Konuşmasında Gazze’ye de değinen Sobacı, şu değerlendirmelerde bulundu:
“İşte Gazze tüm gerçek acıları ve ıstıraplarıyla yanı başımızda duruyor. İsrail bir yılı aşkın süredir sürdürdüğü soykırım ile 42 binden fazla Gazelliyi hayattan kopardı. 100 bine yakın yaralı, soykırımın sonucunda hayatını kaybedenlerin 17 binden fazlası çocuk, 2 binden fazlası bebekti. Yaşanılanları uzaktan gözlemleyenlerin, soykırım kurbanlarının sadece rakamlardan ibaret olmadığını algılaması gerekiyor. Bir kurşunla, bir şarapnel parçasıyla, bir fosfor bombasının zehirli gazıyla sürüp giden hayatlar gerçek insanların hayatları. Bu insanlar hepimizle aynı gök kubbe altında, sıradan bir hayat sürmeye çalışan aynı umutları ve hayalleri paylaşan insanlar. Bunlar rakam değil gerçek insanlar.”

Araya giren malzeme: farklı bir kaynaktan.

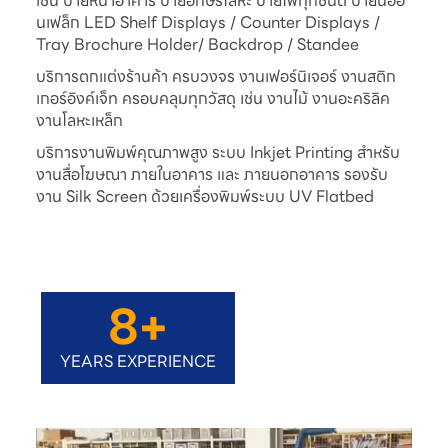
เช่น ป้ายหน้าอาคาร ป้ายอักษรโลหะ ป้ายไฟทุกชนิด ป้ายนีออ
นเฟล็ก LED Shelf Displays / Counter Displays /
Tray Brochure Holder/ Backdrop / Standee
บริการตกแต่งร้านค้า ครบวงจร งานเฟอร์นิเจอร์ งานสติก
เกอร์อิงค์เจ็ท ครอบคลุมทุกวัสดุ เช่น งานไม้ งานอะคริลิค
งานโลหะเหล็ก
บริการงานพิมพ์คุณภาพสูง ระบบ Inkjet Printing สำหรับ
งานสื่อโฆษณา ภายในอาคาร และ ภายนอกอาคาร รองรับ
งาน Silk Screen ด้วยเครื่องพิมพ์ระบบ UV Flatbed
8
+
YEARS EXPERIENCE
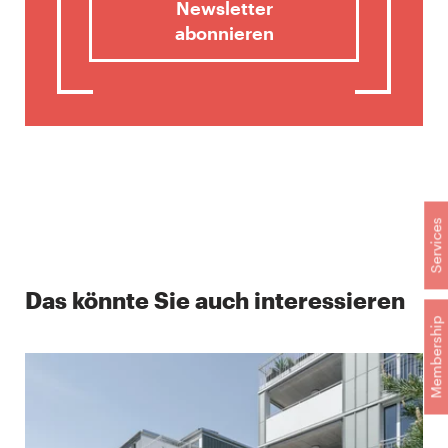
Newsletter
abonnieren
Services
Das könnte Sie auch interessieren
Membership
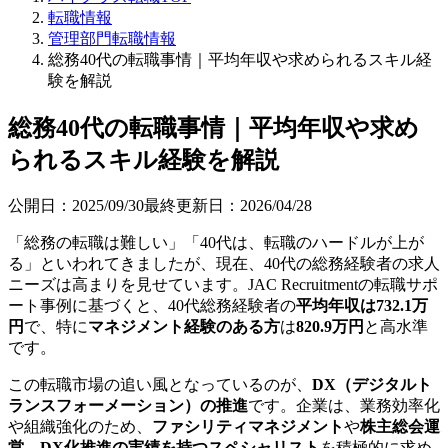
転職情報
管理部門転職情報
総務40代の転職事情｜平均年収や求められるスキル経
験を解説
総務40代の転職事情｜平均年収や求め
られるスキル経験を解説
公開日：
2025/09/30
最終更新日：
2026/04/28
「総務の転職は難しい」「40代は、転職のハードルが上が
る」といわれてきましたが、現在、40代の総務経験者の求人
ニーズは高まりを見せています。JAC Recruitmentの転職サポ
ート事例に基づくと、40代総務経験者の
平均年収は732.1万
円
で、特に
マネジメント経験のある方
は
820.9万円
と高水準
です。
この転職市場の追い風となっているのが、
DX（デジタルト
ランスフォーメーション）の推進
です。企業は、業務効率化
や組織強化のため、
ファシリティマネジメント
や
株主総会運
営
、
DX化推進の実績を持つスペシャリスト
を積極的に求め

Sinemayı kültür endüstrisinin bir bileşeni olarak değil, küresel meselelere dikkat çekmek için kuvvetli bir anlatı aracı olarak değerlendirmek gerektiğinin altını çizen Mehmet Zahid Sobacı, “Bizler sahip olduğumuz imkanları bu haklı ama güçsüz çoğunluğun istifadesini sunmak zorundayız. Görmezden gelinenlerin hikayesini kadrajın tam merkezine yerleştirmek zorundayız. Türkiye’nin kamu yayıncısı TRT olarak bizler de yayınlarımız, yapımlarımız ve tüm etkinliklerimizde olduğu gibi, sinemada da yok sayılanların sesi olmayı ve görünmeyenleri göstermeyi bir sorumluluk olarak omuzlarımızda taşıyoruz.” ifadelerini kullandı.

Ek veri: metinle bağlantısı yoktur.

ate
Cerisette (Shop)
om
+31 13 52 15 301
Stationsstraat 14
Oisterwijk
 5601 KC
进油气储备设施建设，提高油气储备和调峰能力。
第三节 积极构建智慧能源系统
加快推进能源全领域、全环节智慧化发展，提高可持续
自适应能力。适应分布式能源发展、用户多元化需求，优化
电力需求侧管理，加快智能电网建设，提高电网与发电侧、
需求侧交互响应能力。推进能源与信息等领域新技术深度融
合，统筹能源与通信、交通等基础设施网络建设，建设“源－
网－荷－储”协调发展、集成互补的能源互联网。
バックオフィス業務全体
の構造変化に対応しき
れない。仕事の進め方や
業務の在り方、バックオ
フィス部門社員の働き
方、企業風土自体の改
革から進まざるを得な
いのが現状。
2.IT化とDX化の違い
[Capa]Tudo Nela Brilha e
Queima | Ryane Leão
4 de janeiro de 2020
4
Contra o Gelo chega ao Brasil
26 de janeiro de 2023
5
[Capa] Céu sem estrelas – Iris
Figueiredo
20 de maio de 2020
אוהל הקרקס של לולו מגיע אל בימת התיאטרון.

Sobacı, Filistinlilerin kendi hikayelerini anlatmasına dahi tahammül edilemediğine işaret ederek, “Ne mutlu ki insanlığın, zulüm karşısında kıyam etmek için bu platformlara ihtiyacı yok. Çünkü bizler tam da böylesi zamanlar için, uluslararası dijital platformumuz tabii’yi kurduk. Bir buçuk yıl gibi kısa bir sürede 6 milyondan fazla üye sayısına ulaştık. tabii’de ‘Filistinlilerin Öyküleri’ adlı bir kategori oluşturduk. Filistin’e dair tüm içeriklerimizi, bu kategori altında topladık.” dedi.
Bu yıl “En İyi Film” The Strange Case Of The Human Cannonball
Ödül töreninde sahne alan İngiliz müzisyen The Undercover Hippy grubunun solisti Billy Rowan, Filistin için yazdığı “We Are Not Numbers” isimli eserini seslendirdi.

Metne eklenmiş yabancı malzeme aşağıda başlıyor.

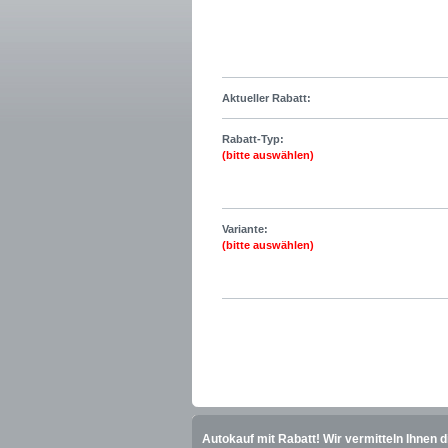
Aktueller Rabatt:
Rabatt-Typ:
(bitte auswählen)
Variante:
(bitte auswählen)
Autokauf mit Rabatt! Wir vermitteln Ihnen 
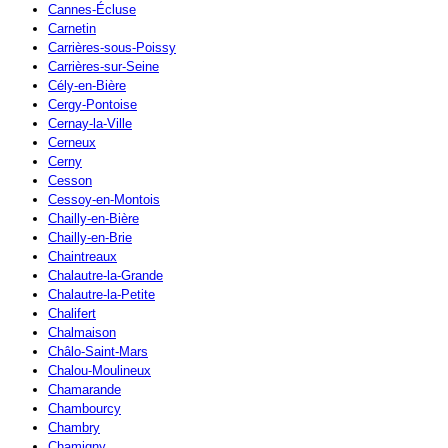
Cannes-Écluse
Carnetin
Carrières-sous-Poissy
Carrières-sur-Seine
Cély-en-Bière
Cergy-Pontoise
Cernay-la-Ville
Cerneux
Cerny
Cesson
Cessoy-en-Montois
Chailly-en-Bière
Chailly-en-Brie
Chaintreaux
Chalautre-la-Grande
Chalautre-la-Petite
Chalifert
Chalmaison
Châlo-Saint-Mars
Chalou-Moulineux
Chamarande
Chambourcy
Chambry
Chamigny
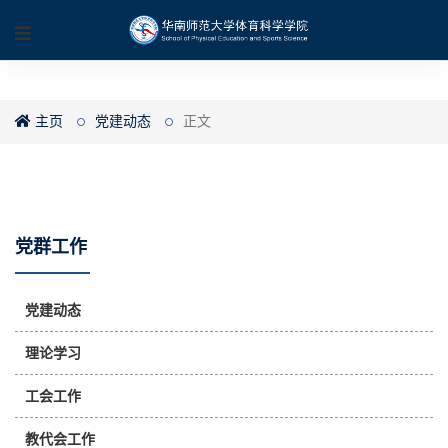
主页
党建动态
正文
党群工作
党建动态
理论学习
工会工作
教代会工作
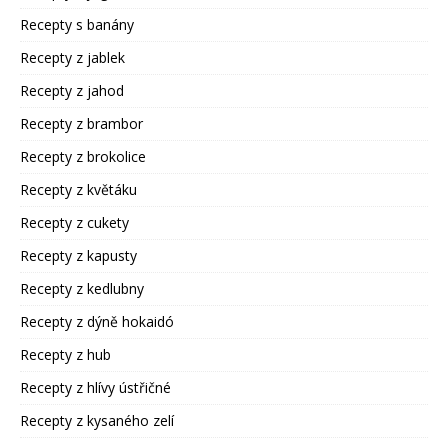
Recepty s banány
Recepty z jablek
Recepty z jahod
Recepty z brambor
Recepty z brokolice
Recepty z květáku
Recepty z cukety
Recepty z kapusty
Recepty z kedlubny
Recepty z dýně hokaidó
Recepty z hub
Recepty z hlívy ústřičné
Recepty z kysaného zelí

İlk üçe giren filmlerin ekiplerine ödülleri İletişim Başkanı Fahrettin Altun, TRT Genel Müdürü Mehmet Zahid Sobacı ve TRT Yönetim Kurulu Üyesi Doç. Dr. Veysel Kurt takdim etti.
Bu yıl “En İyi Film” kategorisinde birinciliğe “The Strange Case Of The Human Cannonball” adlı filmle Ekvador’dan Roberto Valencia, ikinciliğe “Murder Tongue” adlı yapımla Pakistan’dan Ali Sohail Jaura ve üçüncülüğe “Talk To Me” filmiyle Japonya’dan Jimmy Ming Shum değer görüldü.
Ödül töreni, kazananların ve katılımcıların hatıra fotoğrafı çektirmesiyle sona erdi.
Festival hakkında
Festivalde, finale kalan 10 filmin gösteriminin yanı sıra festivalin jüri başkanı Aida Begic, jüri üyelerinden Abdülhamid Güler, Faysal Soysal ve Darin Sallam’ın katılımıyla “İnsani Film Yapımcılığı Paneli”, Büşra Bülbül ve Sina Salimi’nin katılımıyla “Perde Arkası: Film Okuma Atölyesi” ve oyuncu Olgun Şimek’in katılımıyla “Oyunculuk Atölyesi” düzenlendi.
Dünyanın dört bir yanından orijinal filmlerin yarıştığı festivalin jüri başkanlığını, Saraybosnalı yönetmen ve senarist Aida Begic üstlendi.
Küresel insani sorunlara ışık tutmayı hedefleyen TRT World Citizen Humanitarian Film Festival, film yapımcılarına insani meseleleri kendilerine has bir bakış açısıyla ele almaları için imkan sağlıyor.
Merkezine insanı alan festival, savaş, çatışma, salgın, kadın hakları, göçmen krizi, iklim değişikliği, çevre kirliliği, açlık, kıtlık, evsizlik ve yoksulluk gibi farklı konulara odaklanıyor.
Festivale bu yıl başta İran, Amerika Birleşik Devletleri, Hindistan ve Türkiye olmak üzere birçok ülkeden toplam 301 film başvuru yaptı.